Ashton’s parents thought their second child might be born four hours from their Bath Township home at Cincinnati Children’s Hospital Medical Center.
During a routine ultrasound by Angie’s obstetrician 34 weeks into her pregnancy in April, the doctor noticed the baby’s head measurements were larger than normal and referred her to the Fetal Treatment Center at Akron Children’s for evaluation.
At first, the couple weren’t concerned. Their 2-year-old son, Anderson, also had larger-than-average head measurements in utero but was healthy at birth.
Concern about breathing
But during an appointment at Akron Children’s with Dr. Melissa Mancuso, the maternal-fetal medicine specialist found an 8-centimeter mass on the baby’s neck.
“Immediately, I was concerned about airway compromise at delivery,” Mancuso said. “As soon as I saw her and found the neck mass, I started pulling the forces together to get this delivery accomplished at Children’s.”
After more testing, Mancuso referred the couple for a consultation and possibly delivery at Cincinnati Children’s.
But the Daniells wanted their baby to be born close to home, near their support network of family and friends, particularly their church family at Grace Church in Bath.
After talking with the experts at Cincinnati, Mancuso determined the delivery could happen in Akron.
The team at Cincinnati agreed a resuscitation team was needed at the birth in case the baby’s airway was blocked but didn’t think he was a candidate for a rare surgery performed there before the umbilical cord is cut.
“Home was just the right answer,” his father said. “It was just a huge relief to us.”
Assembly of experts
In the days leading up to Ashton’s birth, Mancuso spent hours on the phone with a neonatologist, general surgeon, ear-nose-and-throat specialist, anesthesiologist and respiratory therapists to plan for his arrival.
His delivery was scheduled a few weeks before his due date to reduce the risk of labor starting without the team of specialists assembled.
The doctors developed a step-by-step plan to quickly evaluate the baby and open his airway if needed. If he couldn’t be intubated because of the mass, surgeons would be standing by to try to drain the cyst or create an artificial airway within minutes.
“Every second is crucial,” Mancuso said.
On the morning of May 10, eight physicians, two certified nurse anesthetists, 16 nurses and several respiratory therapists assembled for Ashton’s arrival.

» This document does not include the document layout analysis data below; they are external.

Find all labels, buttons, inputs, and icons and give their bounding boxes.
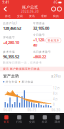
staticText: 参考市值 [3, 50, 15, 54]
button[interactable]: 资金流水 [46, 38, 61, 43]
button[interactable]: 持仓 [2, 14, 14, 18]
button[interactable]: Search [52, 7, 56, 11]
staticText: 交易 [17, 14, 23, 18]
staticText: 资金流水 [47, 39, 59, 42]
staticText: 06-30 [52, 108, 60, 112]
staticText: 社区 [42, 120, 48, 124]
staticText: 近20日 [51, 74, 61, 78]
button[interactable]: 首页 [0, 114, 13, 125]
staticText: 可用资金 [33, 22, 45, 25]
button[interactable]: 交易 [14, 14, 26, 18]
staticText: 2024-06-30 [21, 10, 39, 13]
staticText: 12万 [53, 86, 60, 90]
staticText: 理财 [41, 14, 47, 18]
button[interactable]: 我的 [51, 114, 64, 125]
staticText: 行情 [16, 120, 22, 124]
staticText: 持仓 [5, 14, 11, 18]
staticText: 128,460.52 [3, 26, 21, 31]
staticText: 数据每日更新一次，仅供参考 [3, 61, 42, 64]
staticText: 4万 [53, 97, 58, 101]
button[interactable]: 理财 [38, 14, 50, 18]
staticText: 账户数据截至昨日收盘 [10, 67, 40, 71]
button[interactable]: 我的 [50, 14, 62, 18]
staticText: 总资产(元) [3, 22, 17, 25]
staticText: 今日盈亏 [33, 33, 45, 36]
button[interactable]: Back [2, 6, 8, 12]
button[interactable]: 交易 [26, 114, 38, 125]
staticText: 资产走势 [3, 74, 19, 79]
staticText: 8万 [53, 92, 58, 95]
staticText: 累计收益 [21, 80, 33, 83]
button[interactable]: 社区 [38, 114, 51, 125]
staticText: 06-01 [4, 108, 12, 112]
staticText: 提示 [3, 67, 9, 71]
staticText: 资讯 [29, 14, 35, 18]
staticText: +1,120.40 [33, 37, 45, 48]
button[interactable]: 资讯 [26, 14, 38, 18]
staticText: 06-15 [28, 108, 36, 112]
staticText: 持仓市值 [6, 80, 18, 83]
staticText: 32,105.00 [33, 26, 49, 31]
button[interactable]: More [56, 7, 62, 11]
staticText: 首页 [3, 120, 9, 124]
staticText: 4G [54, 1, 58, 4]
staticText: 我的 [53, 14, 59, 18]
button[interactable]: 行情 [13, 114, 26, 125]
staticText: 账户总览 [22, 5, 38, 10]
staticText: 当日参考盈亏 [33, 50, 51, 54]
staticText: 浮动盈亏 [3, 36, 15, 39]
staticText: 9:41 [2, 1, 10, 4]
staticText: +860.22 [33, 54, 46, 59]
staticText: 交易 [29, 120, 35, 124]
staticText: +4,280.10 [3, 40, 19, 45]
staticText: 我的 [55, 120, 61, 124]
staticText: 96,355.52 [3, 54, 19, 59]
staticText: 0 [53, 103, 55, 106]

The staff wore badges with a colored sticker to represent their duties — red if they were caring for mom and yellow if they were tending to baby.
“It was kind of frightening, but the fact that they had this whole thing worked out was reassuring,” Ashton’s mom said.
C-section goes well
Surrounded by the specialized team, Mancuso and fellow maternal-fetal medicine specialist Dr. Stephen Crane performed a routine C-section that went exactly as planned, without complications.
In the seconds that followed, Ashton’s parents heard a gurgled cry before their 8-pound, 10-ounce baby was whisked away for evaluation and possible surgery by ear-nose-and-throat specialist Dr. Marc Nelson and the hospital’s chairman of surgery, Dr. John Crow.
The noise was a good sign.
If he could cry, their son was breathing and getting at least some oxygen on his own.
As the seconds passed, the couple waited for an update.
“That was sheer horror, those couple minutes,” his father recalled.
Within a few minutes, a nurse returned with an update.
“He’s OK,” she told them.
Despite the mass, Ashton was breathing on his own, without the need for assistance or emergency surgery.
Ashton’s mother was able to visit him in the neonatal intensive-care unit (NICU) briefly before she was transported by hospital ambulance to Akron General for her recovery.
Ashton spent eight days in the NICU until he was released to go home, where he continued to get bigger and stronger. He’s scheduled to return to Children’s this week for surgery to remove the mass.
“We definitely feel that God had a hand in this,” his father said. “He put the right people around us to help us out.”